While this approach has been utilized the most, it is ineffective without increased incentives to run faster trains.

Provide direct support for highway grade crossing separations

Building bridges puts people to work: construction crews, steel companies, structural engineers. Highway builders love building bridges, and highways get the biggest share of the federal transportation budget by far. Putting more highway dollars into rail grade separations results in many benefits — jobs, reduced road congestion, and better train service.

Employ a dedicated track-maintenance gang

A freight train needs less precise track geometry than a passenger train. A delay has less impact on a freight train than a passenger train. If the passenger sponsor (e.g., Amtrak or another passenger train operator) provides a track gang dedicated to a section of track, the railroad can be maintained to a higher standard, and crews can reach the area more quickly to resolve issues in case of a problem. The Capitol Corridor in California has successfully adopted this approach.

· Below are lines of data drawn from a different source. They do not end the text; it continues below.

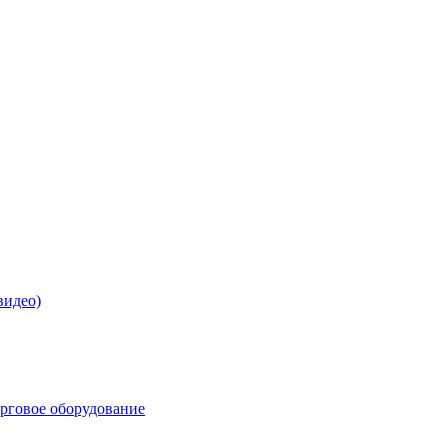
видео)
орговое оборудование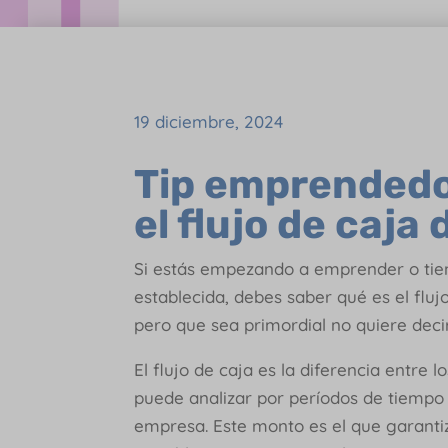
19 diciembre, 2024
Tip emprendedo
el flujo de caja
Si estás empezando a emprender o ti
establecida, debes saber qué es el fluj
pero que sea primordial no quiere decir
El flujo de caja es la diferencia entre 
puede analizar por períodos de tiempo 
empresa. Este monto es el que garanti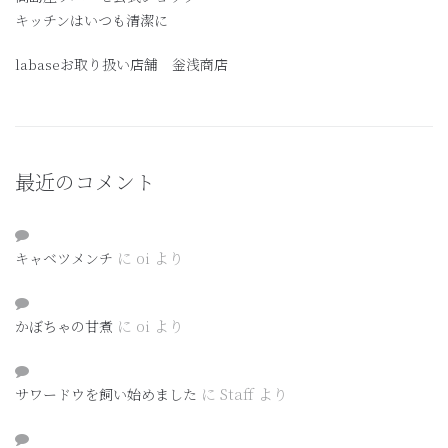
キッチンはいつも清潔に
labaseお取り扱い店舗 釡浅商店
最近のコメント
に
oi
より
キャベツメンチ
に
oi
より
かぼちゃの甘煮
に
Staff
より
サワードウを飼い始めました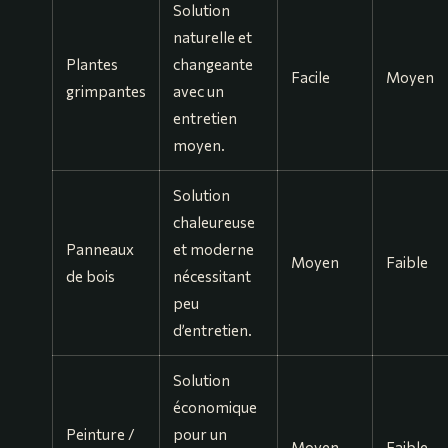
Solution
naturelle et
Plantes
changeante
Facile
Moyen
grimpantes
avec un
entretien
moyen.
Solution
chaleureuse
Panneaux
et moderne
Moyen
Faible
de bois
nécessitant
peu
d’entretien.
Solution
économique
Peinture /
pour un
Moyen
Faible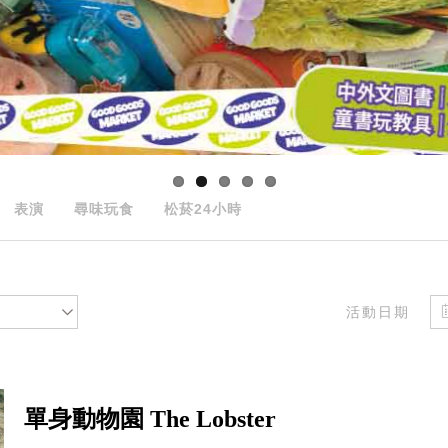
表演
尋味玩食
松菸24小時
活動日期
單身動物園 The Lobster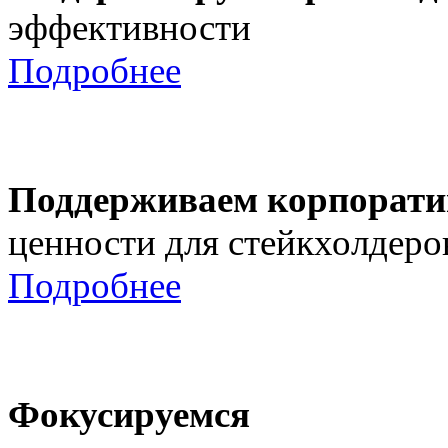
эффективности
Подробнее
Поддерживаем корпорати
ценности для стейкхолдеро
Подробнее
Фокусируемся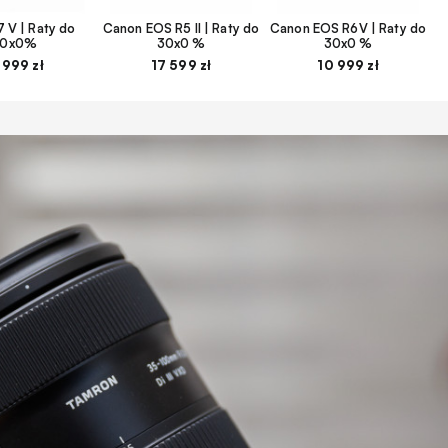
 V | Raty do
Canon EOS R5 II | Raty do
Canon EOS R6V | Raty do
30x0%
30x0 %
30x0 %
 999 zł
17 599 zł
10 999 zł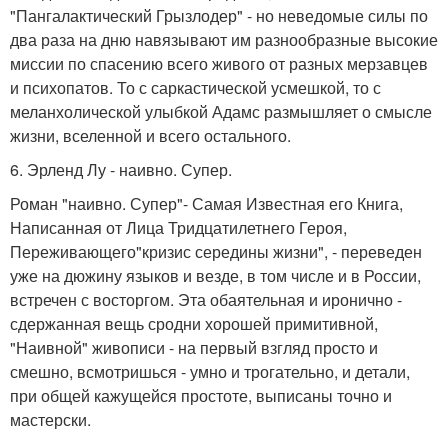
"Пангалактический Грызлодер" - но неведомые силы по
два раза на дню навязывают им разнообразные высокие
миссии по спасению всего живого от разных мерзавцев
и психопатов. То с саркастической усмешкой, то с
меланхолической улыбкой Адамс размышляет о смысле
жизни, вселенной и всего остального.
6. Эрленд Лу - наивно. Супер.
Роман "наивно. Супер"- Самая Известная его Книга,
Написанная от Лица Тридцатилетнего Героя,
Переживающего"кризис середины жизни", - переведен
уже на дюжину языков и везде, в том числе и в России,
встречен с восторгом. Эта обаятельная и иронично -
сдержанная вещь сродни хорошей примитивной,
"Наивной" живописи - на первый взгляд просто и
смешно, всмотришься - умно и трогательно, и детали,
при общей кажущейся простоте, выписаны точно и
мастерски.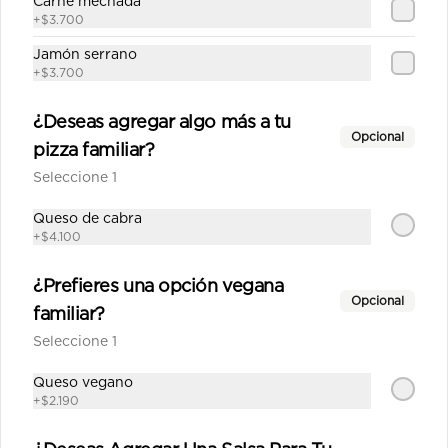
Carne mechada
+
$3.700
$13.190
Jamón serrano
+
$3.700
Margarita mediana
Salsa de tomate con albahaca, 
¿Deseas agregar algo más a tu
queso de cabra, albahaca fresca, 
Opcional
pizza familiar?
tomate.
Seleccione 1
$13.590
Queso de cabra
+
$4.100
Mechada mediana
¿Prefieres una opción vegana
Salsa de tomate casera, queso, 
Opcional
familiar?
carne mechada, choclo, aceitunas, 
orégano.
Seleccione 1
Queso vegano
$13.690
+
$2.190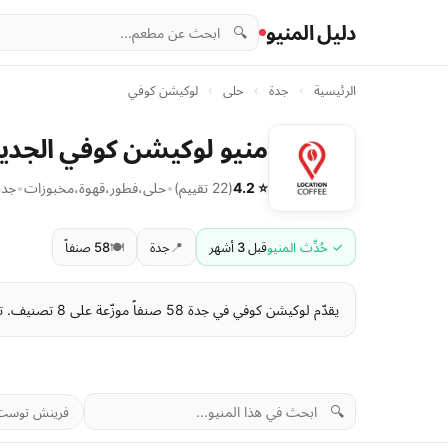
دليل المنيو
🔍
الرئيسية
›
جدة
›
حلى
›
لوكيشن كوفي
منيو لوكيشن كوفي الجديد
⭐ 4.2
(22 تقييم)
•
حلى
،
فطور
،
قهوة
،
مخبوزات
•
جدة
✓ حُدِّث المنيو
قبل 3 أشهر
📍
جدة
🍽️
58 صنفاً
يقدّم لوكيشن كوفي في جدة 58 صنفاً موزّعة على 8 تصنيف. تبدأ الأسعار من 16 ر.س وتصل إلى 54 ر.س . آخر تحديث للمنيو: قبل 3 أشهر.
🔍
فرينش توست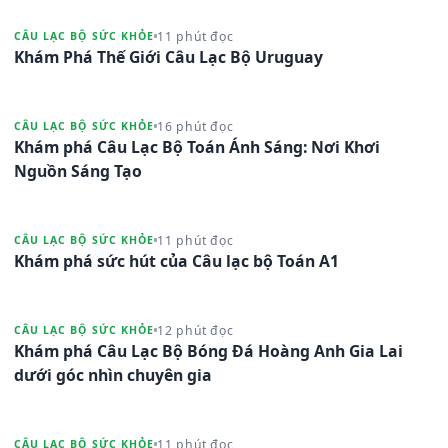
11 phút đọc
CÂU LẠC BỘ SỨC KHỎE
Khám Phá Thế Giới Câu Lạc Bộ Uruguay
16 phút đọc
CÂU LẠC BỘ SỨC KHỎE
Khám phá Câu Lạc Bộ Toán Ánh Sáng: Nơi Khơi
Nguồn Sáng Tạo
11 phút đọc
CÂU LẠC BỘ SỨC KHỎE
Khám phá sức hút của Câu lạc bộ Toán A1
12 phút đọc
CÂU LẠC BỘ SỨC KHỎE
Khám phá Câu Lạc Bộ Bóng Đá Hoàng Anh Gia Lai
dưới góc nhìn chuyên gia
11 phút đọc
CÂU LẠC BỘ SỨC KHỎE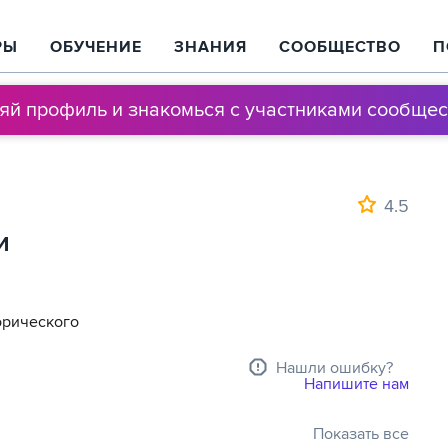
РЫ
ОБУЧЕНИЕ
ЗНАНИЯ
СООБЩЕСТВО
П
няй профиль и знакомься с участниками сообщес
4.5
и
орического
Нашли ошибку?
Напишите нам
менил наш мир. В
Показать все
 международные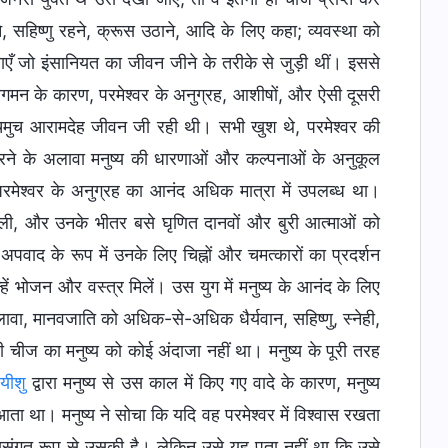
े, सहिष्णु रहने, क्रूस उठाने, आदि के लिए कहा; व्यवस्था को
पेक्षाएँ जो इंसानियत का जीवन जीने के तरीके से जुड़ी थीं। इससे
 आगमन के कारण, परमेश्वर के अनुग्रह, आशीषों, और ऐसी दूसरी
सचमुच आरामदेह जीवन जी रही थी। सभी खुश थे, परमेश्वर की
न करने के अलावा मनुष्य की धारणाओं और कल्पनाओं के अनुकूल
परमेश्वर के अनुग्रह का आनंद अधिक मात्रा में उपलब्ध था।
 मिली, और उनके भीतर बसे घृणित दानवों और बुरी आत्माओं को
वाद के रूप में उनके लिए चिह्नों और चमत्कारों का प्रदर्शन
्हें भोजन और वस्त्र मिलें। उस युग में मनुष्य के आनंद के लिए
, मानवजाति को अधिक-से-अधिक धैर्यवान, सहिष्णु, स्नेही,
री चीज का मनुष्य को कोई अंदाजा नहीं था। मनुष्य के पूरी तरह
 यीशु
द्वारा मनुष्य से उस काल में किए गए वादे के कारण, मनुष्य
था। मनुष्य ने सोचा कि यदि वह परमेश्वर में विश्वास रखता
यायसंगत रूप से उसकी है। लेकिन उसे यह पता नहीं था कि उसे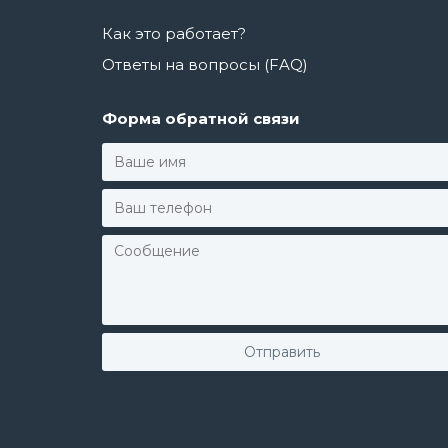
Как это работает?
Ответы на вопросы (FAQ)
Форма обратной связи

Operate the right rolling stock

Freight trains and passenger trains operate at different speeds and with different stopping patterns. Passenger trains operate at higher top speeds, but also make more frequent stops. Lightweight trains that can stop and accelerate more quickly can minimize interruptions at stations and duck into sidings to minimize the impact on freight operations. New trainsets are more reliable, minimizing the disruptions from on-the-road breakdowns.

Keep station dwell times short

In addition to accelerating quickly out of station stops, keeping the time in the station to a minimum is needed to keep the railroad fluid. Level boarding is a great way to minimize dwell times as more doors can open and fewer people will need assistance. Class 1 railroads have long opposed level boarding due to the close clearances required at platforms. Automatic gap fillers being installed on Brightline trains in Florida may be the solution.

Limit speeds to 90 mph

Most intercity passenger rail planning has focused on 110 mph, the fastest trains can go without the expense of separating highway crossings. But the railroads are steadfastly opposed to mixing 110- mph passenger trains with long and heavy freight trains. It would be more productive to design for higher frequencies on shared freight tracks at 90 mph and focus on linking those shared tracks to segments of high-speed line to achieve competitive trip times.